<<<<
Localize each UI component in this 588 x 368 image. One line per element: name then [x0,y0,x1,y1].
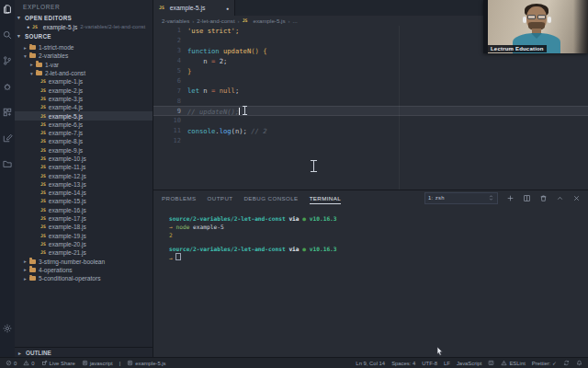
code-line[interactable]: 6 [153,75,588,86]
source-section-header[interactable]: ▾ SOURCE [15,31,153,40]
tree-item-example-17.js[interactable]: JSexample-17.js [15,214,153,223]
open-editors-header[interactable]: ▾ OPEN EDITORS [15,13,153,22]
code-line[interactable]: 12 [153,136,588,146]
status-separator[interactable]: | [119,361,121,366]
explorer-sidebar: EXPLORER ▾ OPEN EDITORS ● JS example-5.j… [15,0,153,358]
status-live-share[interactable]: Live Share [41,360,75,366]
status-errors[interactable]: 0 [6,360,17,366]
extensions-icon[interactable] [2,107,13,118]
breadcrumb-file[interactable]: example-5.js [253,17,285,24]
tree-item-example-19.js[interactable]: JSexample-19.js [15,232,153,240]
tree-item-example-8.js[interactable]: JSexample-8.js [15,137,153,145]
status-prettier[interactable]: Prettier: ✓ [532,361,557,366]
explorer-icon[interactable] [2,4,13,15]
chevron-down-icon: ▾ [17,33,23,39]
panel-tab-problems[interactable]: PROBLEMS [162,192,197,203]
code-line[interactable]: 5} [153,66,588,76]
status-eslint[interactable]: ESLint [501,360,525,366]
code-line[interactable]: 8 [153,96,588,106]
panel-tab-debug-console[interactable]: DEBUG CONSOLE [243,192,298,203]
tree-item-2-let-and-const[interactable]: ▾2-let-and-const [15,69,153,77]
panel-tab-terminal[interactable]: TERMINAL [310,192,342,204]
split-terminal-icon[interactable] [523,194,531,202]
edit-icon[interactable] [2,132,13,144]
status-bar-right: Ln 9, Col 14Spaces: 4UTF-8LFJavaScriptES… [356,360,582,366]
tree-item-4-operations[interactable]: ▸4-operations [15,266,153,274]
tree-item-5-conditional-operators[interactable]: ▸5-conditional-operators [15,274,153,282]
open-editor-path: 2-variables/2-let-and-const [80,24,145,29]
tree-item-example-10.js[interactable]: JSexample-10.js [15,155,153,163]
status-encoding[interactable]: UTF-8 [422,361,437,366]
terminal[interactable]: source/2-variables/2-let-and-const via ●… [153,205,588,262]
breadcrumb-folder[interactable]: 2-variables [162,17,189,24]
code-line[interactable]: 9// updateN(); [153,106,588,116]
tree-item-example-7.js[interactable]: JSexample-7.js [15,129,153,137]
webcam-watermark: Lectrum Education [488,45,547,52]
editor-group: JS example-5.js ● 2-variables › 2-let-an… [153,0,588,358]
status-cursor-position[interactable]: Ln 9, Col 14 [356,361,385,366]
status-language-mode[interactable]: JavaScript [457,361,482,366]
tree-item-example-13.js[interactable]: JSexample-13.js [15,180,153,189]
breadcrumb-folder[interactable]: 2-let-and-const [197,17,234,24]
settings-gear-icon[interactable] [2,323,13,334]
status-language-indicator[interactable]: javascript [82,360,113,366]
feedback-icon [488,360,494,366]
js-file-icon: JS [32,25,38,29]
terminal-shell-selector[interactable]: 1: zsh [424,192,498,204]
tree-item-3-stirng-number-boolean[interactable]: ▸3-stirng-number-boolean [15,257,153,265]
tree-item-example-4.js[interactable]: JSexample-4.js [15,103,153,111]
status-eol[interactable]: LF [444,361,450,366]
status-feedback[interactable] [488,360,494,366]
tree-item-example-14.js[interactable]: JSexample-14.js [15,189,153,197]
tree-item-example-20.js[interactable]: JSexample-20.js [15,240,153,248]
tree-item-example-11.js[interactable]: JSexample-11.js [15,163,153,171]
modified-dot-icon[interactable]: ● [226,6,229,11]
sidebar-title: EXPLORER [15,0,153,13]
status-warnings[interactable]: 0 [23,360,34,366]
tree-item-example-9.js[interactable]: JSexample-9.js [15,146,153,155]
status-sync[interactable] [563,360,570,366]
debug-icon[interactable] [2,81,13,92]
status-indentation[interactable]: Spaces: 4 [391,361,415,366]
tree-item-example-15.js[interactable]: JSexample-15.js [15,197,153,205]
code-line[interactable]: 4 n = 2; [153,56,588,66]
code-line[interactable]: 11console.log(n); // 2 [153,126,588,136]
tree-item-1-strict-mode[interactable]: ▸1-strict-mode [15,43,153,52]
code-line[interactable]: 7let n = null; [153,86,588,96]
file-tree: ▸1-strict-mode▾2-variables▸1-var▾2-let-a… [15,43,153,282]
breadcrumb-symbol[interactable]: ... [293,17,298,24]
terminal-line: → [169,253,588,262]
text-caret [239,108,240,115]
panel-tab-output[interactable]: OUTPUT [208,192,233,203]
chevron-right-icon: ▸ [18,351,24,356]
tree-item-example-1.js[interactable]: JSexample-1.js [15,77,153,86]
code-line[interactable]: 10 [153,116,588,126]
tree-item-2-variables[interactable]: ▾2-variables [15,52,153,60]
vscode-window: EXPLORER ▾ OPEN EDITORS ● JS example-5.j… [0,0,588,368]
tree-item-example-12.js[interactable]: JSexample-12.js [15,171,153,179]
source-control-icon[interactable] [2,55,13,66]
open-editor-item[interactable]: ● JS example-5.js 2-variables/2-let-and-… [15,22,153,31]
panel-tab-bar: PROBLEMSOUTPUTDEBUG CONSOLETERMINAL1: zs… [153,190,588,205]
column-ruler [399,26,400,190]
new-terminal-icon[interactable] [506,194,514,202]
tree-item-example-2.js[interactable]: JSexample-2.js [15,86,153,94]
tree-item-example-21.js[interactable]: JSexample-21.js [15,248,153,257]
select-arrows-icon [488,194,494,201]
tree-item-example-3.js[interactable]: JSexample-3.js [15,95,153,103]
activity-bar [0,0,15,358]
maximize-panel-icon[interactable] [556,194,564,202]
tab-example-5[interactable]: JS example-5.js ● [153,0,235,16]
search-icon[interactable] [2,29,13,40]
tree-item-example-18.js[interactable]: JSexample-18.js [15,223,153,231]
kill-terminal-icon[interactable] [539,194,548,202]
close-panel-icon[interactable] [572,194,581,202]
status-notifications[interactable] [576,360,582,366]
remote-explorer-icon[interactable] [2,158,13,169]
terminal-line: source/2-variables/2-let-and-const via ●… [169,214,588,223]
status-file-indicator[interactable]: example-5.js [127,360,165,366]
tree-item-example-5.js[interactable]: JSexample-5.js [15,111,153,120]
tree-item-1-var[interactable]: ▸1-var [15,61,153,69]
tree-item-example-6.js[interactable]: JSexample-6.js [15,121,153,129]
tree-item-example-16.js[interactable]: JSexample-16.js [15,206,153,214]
>>>>
- _Problem_:
Where does the word "right" occur in the records? Return every line that holds it.

- _Answer area_:
status-bar-right: Ln 9, Col 14Spaces: 4UTF-8LFJavaScriptES… [356,360,582,366]
chevron-right-icon: ▸ [18,351,24,356]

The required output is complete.